◆ About this task
Look through the data for the string "Quốc". Copy every line where it is found.

** Records follows **

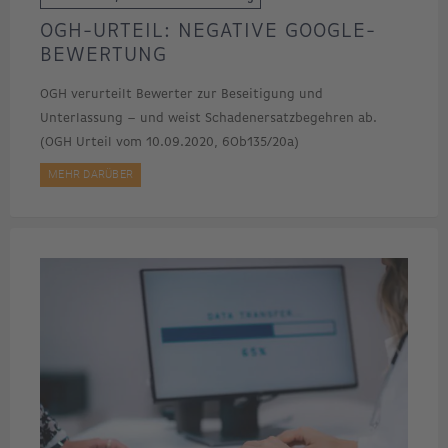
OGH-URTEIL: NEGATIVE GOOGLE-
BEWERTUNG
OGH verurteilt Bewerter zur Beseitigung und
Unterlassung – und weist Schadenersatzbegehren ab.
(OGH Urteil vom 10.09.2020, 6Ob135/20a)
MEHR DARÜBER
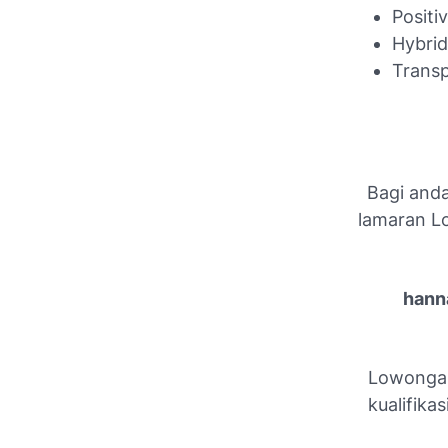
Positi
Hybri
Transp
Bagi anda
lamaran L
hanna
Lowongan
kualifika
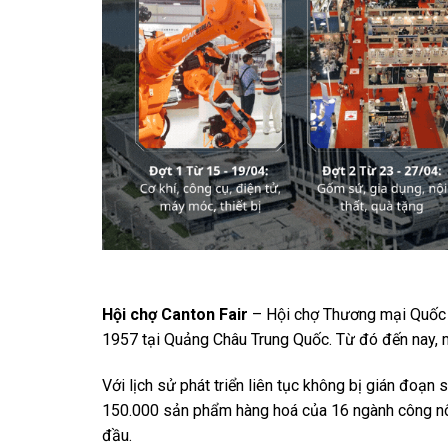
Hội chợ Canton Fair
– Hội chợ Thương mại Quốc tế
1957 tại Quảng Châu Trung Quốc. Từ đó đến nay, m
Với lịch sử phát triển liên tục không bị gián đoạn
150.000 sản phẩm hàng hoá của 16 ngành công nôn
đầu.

** End of Records **

◆ Solution
– Hội chợ Thương mại Quốc tế
1957 tại Quảng Châu Trung Quốc. Từ đó đến nay, m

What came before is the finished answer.